Warren, a member of the Senate Banking Committee and potential 2020 presidential hopeful, said in a letter to Bank of America, Citigroup, JPMorgan Chase, U.S. Bancorp and Wells Fargo that the challenge for furloughed federal employees is now reaching “critical” proportions.
“The shutdown is now in its [26th] day — the longest in history — and over 800,000 federal workers have either been furloughed or forced to work without pay,” Warren wrote. “In addition, hundreds of thousands of federal contract workers, businesses that are dependent on these workers, and large and small businesses in need of federal government services are also facing lost paychecks and profits — with some on the brink of financial ruin.”

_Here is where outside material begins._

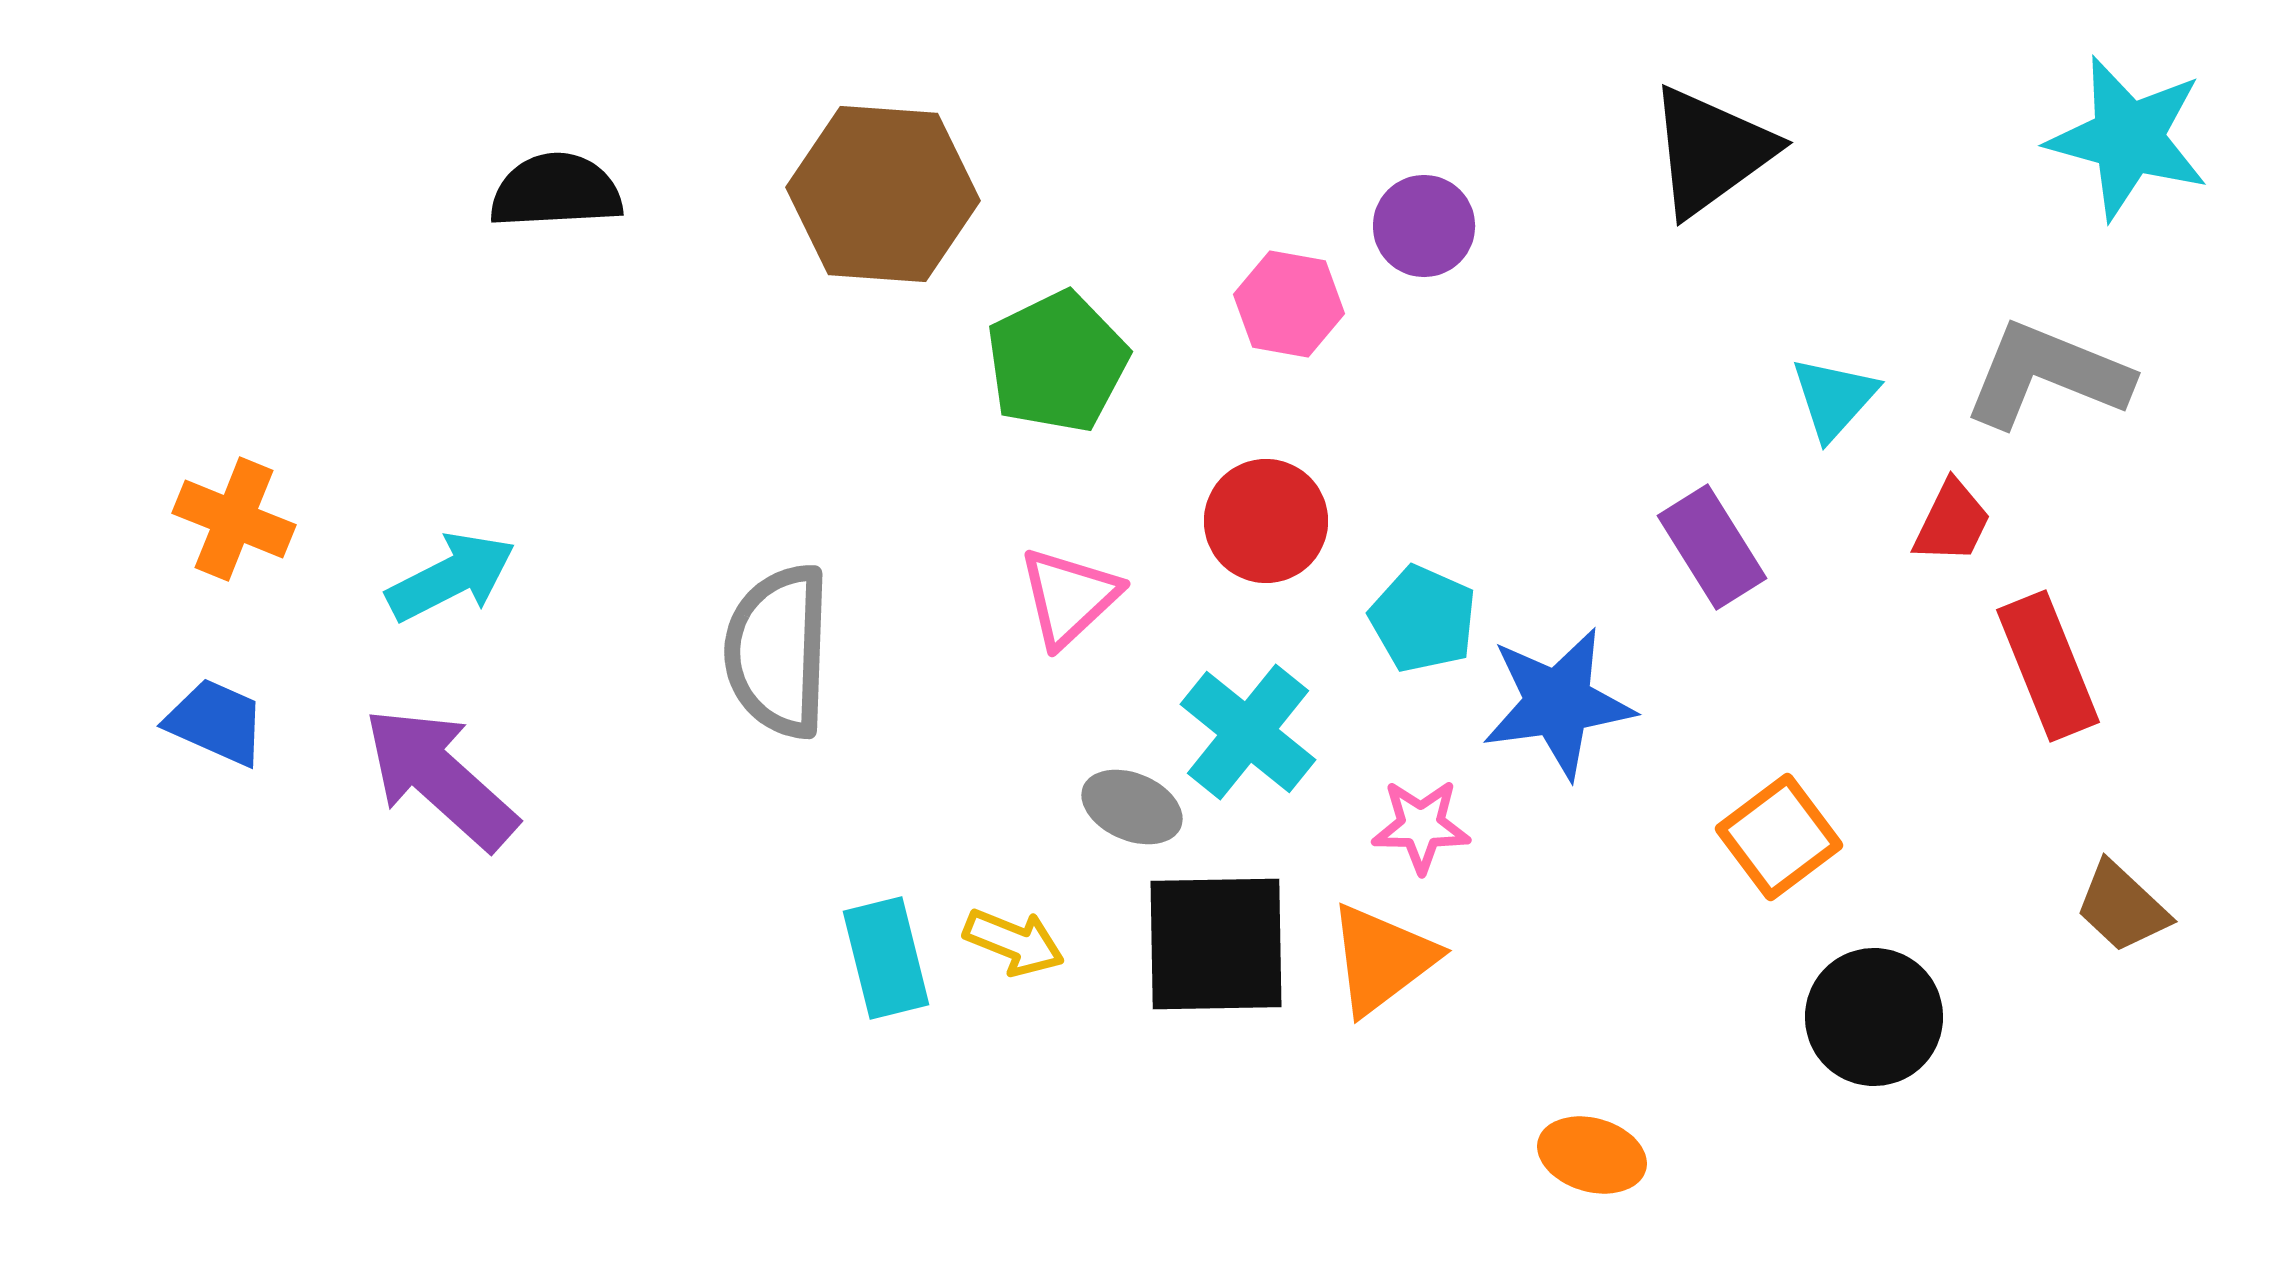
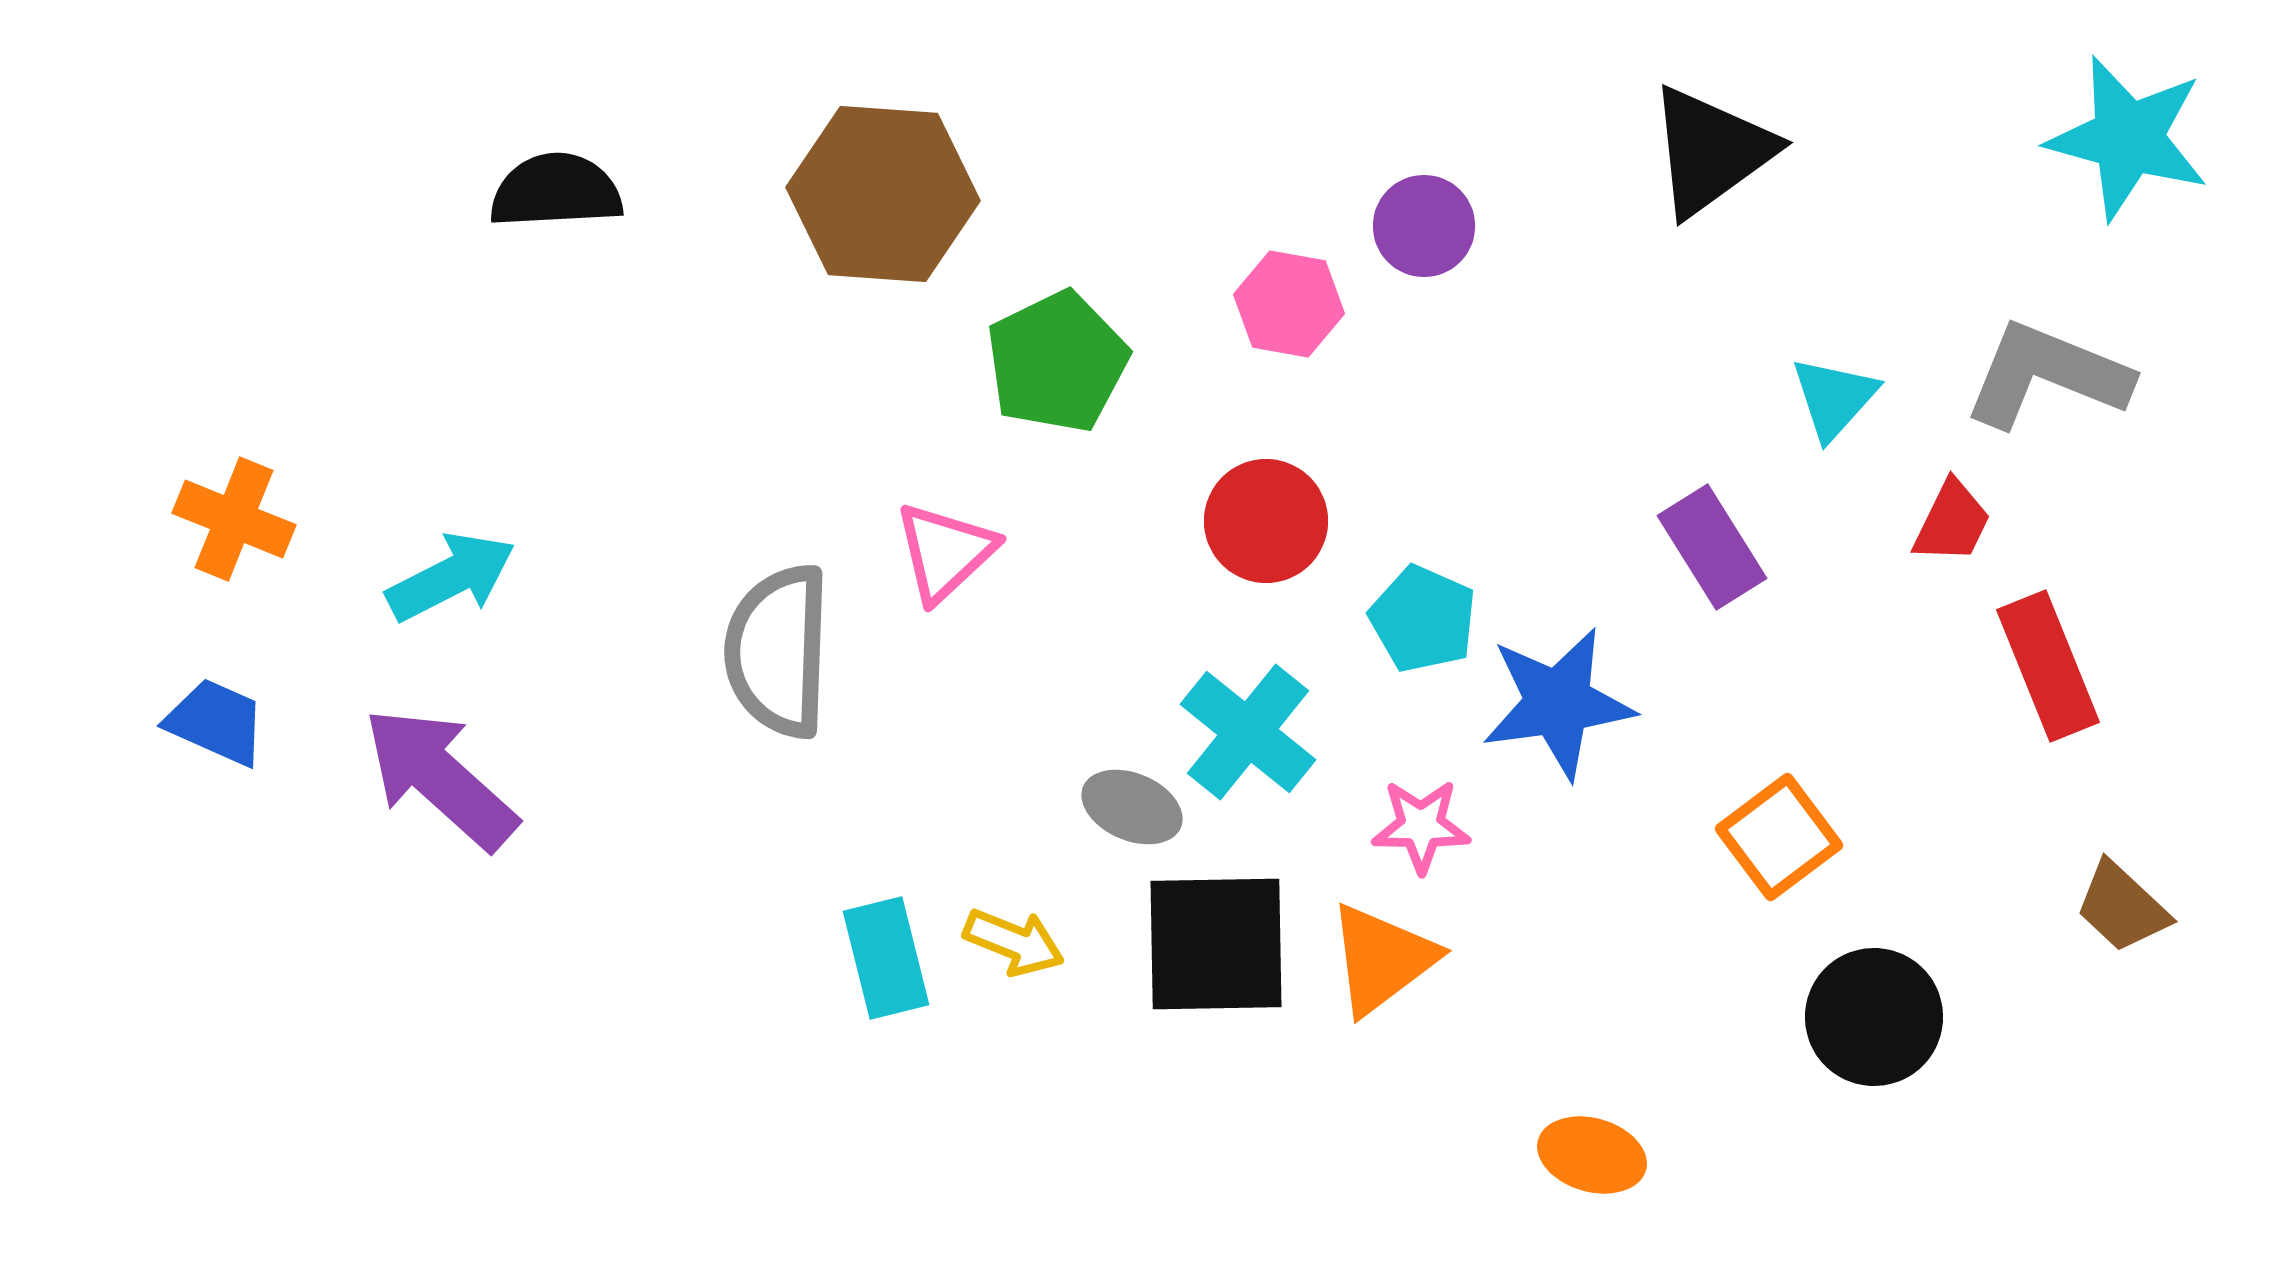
pink triangle: moved 124 px left, 45 px up
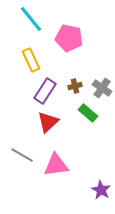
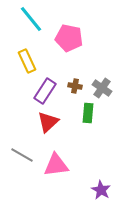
yellow rectangle: moved 4 px left, 1 px down
brown cross: rotated 24 degrees clockwise
green rectangle: rotated 54 degrees clockwise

Warren noted that bank regulators — including the Federal Deposit Insurance Corp., Federal Reserve, Office of the Comptroller of the Currency and National Credit Union Administration — sent advisories to their members asking them “to consider prudent workout arrangements that increase the potential for creditworthy borrowers to meet their obligations.”
“I agree with these regulators, and was pleased to see many credit unions and banks that serve federal employees act quickly to help them,” Warren said. “But small banks and credit unions should not be the only financial services providers assisting federal workers during the shutdown.”
She also acknowledged that the largest banks are already taking some actions. She noted, for example, that U.S. Bank introduced a “‘low-rate, quick loan product’” for furloughed federal employees; Chase encouraged customers to contact them if they are affected by the shutdown; Wells has announced steps to “‘work with individuals and business banking customers whose income is disrupted as a result of the shutdown’”; BofA has made a client assistance program available to those affected by the shutdown “‘tailored to their specific situation and financial needs’”; and Citi said affected customers may be eligible for fee and interest adjustments as well as loan forbearance, payment modifications or loan modifications.
She asked that the banks detail precisely what services they are offering to affected families by Jan. 21.